■ **BRIEF**
The records that follow are to be given again exactly. Do not carry over any image.

══ DATA

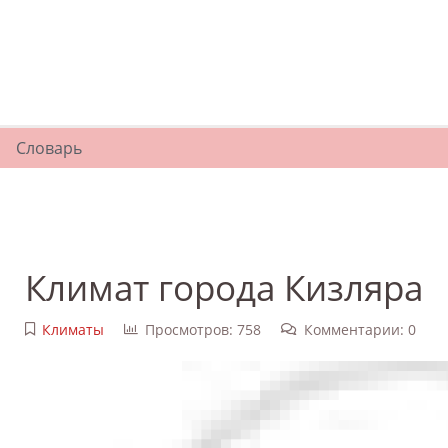
Словарь
Климат города Кизляра
Климаты
Просмотров: 758
Комментарии: 0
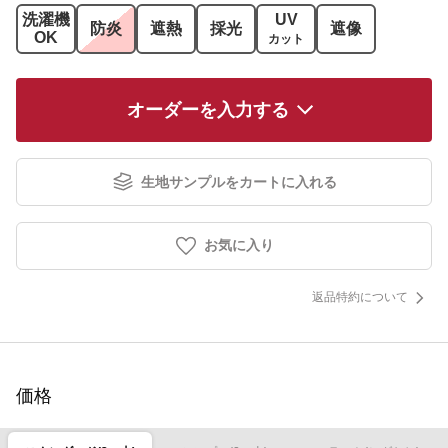
洗濯機
UV
防炎
遮熱
採光
遮像
OK
カット
オーダーを入力する
生地サンプルをカートに入れる
お気に入り
返品特約について
価格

════

■ **OUTPUT OF THE EXERCISE**
Словарь
Климат города Кизляра
Климаты
Просмотров: 758
Комментарии: 0
洗濯機
UV
防炎
遮熱
採光
遮像
OK
カット
オーダーを入力する
生地サンプルをカートに入れる
お気に入り
返品特約について
価格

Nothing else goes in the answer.